In late April, scores of giant billboards and thousands of wall posters all over Lagos proclaimed the first of three days of divine miracles and healing for at least six million Nigerians – but at the end of the third day, there was more bickering over money than praise to God for mercy received.
The vehicle of the expected wonders of the Holy Spirit was American evangelist Benny Hinn, who flew into Nigeria in a Gulfstream private jet with a large retinue that included his bodyguards.
He was received at Lagos airport in a motorcade of Hummer jeeps and other expensive cars.
The deaf would hear, the blind would see, the lame would jump and walk, barren women would conceive, the jobless would gain employment, and the enemy – both seen and unseen – would be vanquished. Mention any problem – physical, spiritual, economic – Hinn had come with the instant solution.

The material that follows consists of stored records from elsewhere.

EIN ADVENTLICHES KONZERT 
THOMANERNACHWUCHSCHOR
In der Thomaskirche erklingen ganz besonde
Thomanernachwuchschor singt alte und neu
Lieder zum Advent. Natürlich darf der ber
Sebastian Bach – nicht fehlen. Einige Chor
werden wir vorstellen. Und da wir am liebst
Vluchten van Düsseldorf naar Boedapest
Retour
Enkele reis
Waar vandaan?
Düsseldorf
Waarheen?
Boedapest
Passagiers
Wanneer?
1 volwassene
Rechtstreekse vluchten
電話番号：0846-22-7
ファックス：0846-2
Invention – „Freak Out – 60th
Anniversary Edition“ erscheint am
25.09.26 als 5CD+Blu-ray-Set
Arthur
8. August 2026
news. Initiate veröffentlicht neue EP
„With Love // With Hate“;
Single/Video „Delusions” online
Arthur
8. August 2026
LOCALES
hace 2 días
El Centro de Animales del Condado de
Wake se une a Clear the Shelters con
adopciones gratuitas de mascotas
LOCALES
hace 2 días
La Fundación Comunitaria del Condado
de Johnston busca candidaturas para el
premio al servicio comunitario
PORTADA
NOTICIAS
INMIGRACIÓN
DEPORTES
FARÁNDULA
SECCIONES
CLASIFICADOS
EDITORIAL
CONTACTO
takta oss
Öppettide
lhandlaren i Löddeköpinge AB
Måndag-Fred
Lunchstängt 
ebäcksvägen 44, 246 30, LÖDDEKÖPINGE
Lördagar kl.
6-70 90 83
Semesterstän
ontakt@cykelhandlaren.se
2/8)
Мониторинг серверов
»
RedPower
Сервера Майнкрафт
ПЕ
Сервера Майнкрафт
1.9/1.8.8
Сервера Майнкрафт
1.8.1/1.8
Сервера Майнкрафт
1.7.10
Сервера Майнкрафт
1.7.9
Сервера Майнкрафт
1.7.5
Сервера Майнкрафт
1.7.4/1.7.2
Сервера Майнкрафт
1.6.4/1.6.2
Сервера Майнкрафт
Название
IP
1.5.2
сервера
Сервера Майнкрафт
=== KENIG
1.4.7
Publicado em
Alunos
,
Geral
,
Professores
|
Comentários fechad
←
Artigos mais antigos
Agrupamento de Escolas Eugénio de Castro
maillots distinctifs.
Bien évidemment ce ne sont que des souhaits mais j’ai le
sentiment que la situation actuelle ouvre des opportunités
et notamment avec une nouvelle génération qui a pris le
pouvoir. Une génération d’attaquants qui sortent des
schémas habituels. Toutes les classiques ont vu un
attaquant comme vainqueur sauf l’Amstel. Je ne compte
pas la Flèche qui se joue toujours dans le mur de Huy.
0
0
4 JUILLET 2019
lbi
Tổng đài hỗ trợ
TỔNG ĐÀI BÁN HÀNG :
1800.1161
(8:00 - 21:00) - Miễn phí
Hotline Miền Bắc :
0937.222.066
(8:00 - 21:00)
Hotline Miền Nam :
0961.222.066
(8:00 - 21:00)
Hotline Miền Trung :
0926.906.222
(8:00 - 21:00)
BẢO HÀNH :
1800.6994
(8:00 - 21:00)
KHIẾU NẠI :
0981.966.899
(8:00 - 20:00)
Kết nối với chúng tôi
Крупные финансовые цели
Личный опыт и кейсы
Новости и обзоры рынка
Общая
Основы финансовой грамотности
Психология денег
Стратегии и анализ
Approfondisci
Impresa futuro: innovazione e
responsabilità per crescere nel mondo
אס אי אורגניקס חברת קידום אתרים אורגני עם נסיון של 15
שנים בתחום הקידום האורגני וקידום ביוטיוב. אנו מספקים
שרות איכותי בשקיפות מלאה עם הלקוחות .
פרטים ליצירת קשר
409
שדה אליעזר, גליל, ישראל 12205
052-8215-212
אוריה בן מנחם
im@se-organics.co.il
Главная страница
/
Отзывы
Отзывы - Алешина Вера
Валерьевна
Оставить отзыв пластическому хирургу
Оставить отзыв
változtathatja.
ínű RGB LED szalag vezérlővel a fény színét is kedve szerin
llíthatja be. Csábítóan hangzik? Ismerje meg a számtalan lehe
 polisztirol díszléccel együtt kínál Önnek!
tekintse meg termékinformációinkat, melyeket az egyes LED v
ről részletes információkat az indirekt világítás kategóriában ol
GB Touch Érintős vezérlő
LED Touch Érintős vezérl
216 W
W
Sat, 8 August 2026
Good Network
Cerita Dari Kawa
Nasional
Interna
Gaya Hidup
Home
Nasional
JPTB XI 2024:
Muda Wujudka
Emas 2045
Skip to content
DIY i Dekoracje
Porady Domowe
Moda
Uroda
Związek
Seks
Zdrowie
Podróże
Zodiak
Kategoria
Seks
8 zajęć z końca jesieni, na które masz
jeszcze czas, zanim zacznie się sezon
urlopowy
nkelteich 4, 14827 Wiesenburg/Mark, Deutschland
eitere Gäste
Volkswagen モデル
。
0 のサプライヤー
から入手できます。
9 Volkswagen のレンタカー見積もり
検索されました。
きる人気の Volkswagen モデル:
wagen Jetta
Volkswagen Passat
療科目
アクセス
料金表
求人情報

But things did not go well.
About 300,000 people attended the event each night – a modest congregation by Nigerian crusade standards. It is estimated that about 1 million worshippers attend the monthly Holy Ghost Congress service organised by The Redeemed Christian Church God (RCCG) at the same venue.
Whatever disappointment he felt on the first and second days of the miracle crusade, Hinn kept to himself – but he opened up with anger on the final day.
“Four million dollars down the drain,” he shouted into the microphone from the huge rostrum.
He said that he had been assured by the local organising committee that at least six million people would attend the crusade – but the total turnout was only around one million. As a result, he realised that all the mega public address equipment he had flown in from the US was not needed.
He also complained about some claimed expenditures, the charges imposed on pastors who attended his day-time seminar, and journalists who sought to cover the crusade.
He then announced publicly that he would not provide any more funds, and that the local organisers should pay all outstanding bills from the collections they made on the first two days.
Hinn’s complaints instantly overshadowed the spiritual context of the event. Some people from the congregation came out to declare that they received healing and other miracles after the prayers, but they were hardly audible.
The Nigerian head of the local organising committee, Bishop Joseph Olanrewaju Obembe, accused other Nigerian Pentecostal preachers of sabotaging the crusade and pedalling false information to Hinn and his aides out of envy, and to discredit him.
Soon after the crusade, a committee was set up by the leadership of the Pentecostal Fellowship of Nigeria (PFN) – the umbrella body of Pentecostal churches nationwide – to investigate the funding controversy.
The Pentecostal faith in Nigeria is a veritable goldmine, judging by the opulence of most of its pastors.
It is made even more attractive because incomes of churches are tax-exempt. Nearly all the churches are the private property of their pastors or founders and their immediate families.
In an economic environment in which the majority of Nigeria’s estimated 130 million population has been impoverished by unemployment, lack of basic social infrastructure and rising inflation, the church has become the last refuge for many people.
The favoured churches are the new-generation Pentecostal assemblies, that are owned and managed solely by fast-talking American-style pastors.
Rich and powerful Nigerians run after the pastors for “spiritual protection” from imaginary ‘enemies’ who, they are convinced, are lurking around the corner to pull them down.
These are the big spenders in the churches.
The attraction, perhaps, lies in the often-quoted biblical injunction that “givers never lack” and the fact that most pastors don’t ask the donors how they make the money they give.
In March 2003, a cashier at a five-star hotel was arrested for allegedly stealing nearly 40 million naira (then about US$400,000) from his employer.
His colleagues were shocked because there was nothing to suggest that he was living above his means – he had no car and he lived in a rented flat in a non-fashionable part of Lagos.
The man confessed that he gave all the money to his Pentecostal church in cash and equipment.
In another case a bank clerk stole 40 million naira from his employer and gave 10 million to his church as ‘seed money’ in the belief that the seed would germinate and yield several fold as promised by his pastor.
Many Nigerians believe that a large number of pastors are honest and devoted to the service of God and mankind.
But they readily take umbrage under the Yoruba saying that “only God knows who serves Him truly.”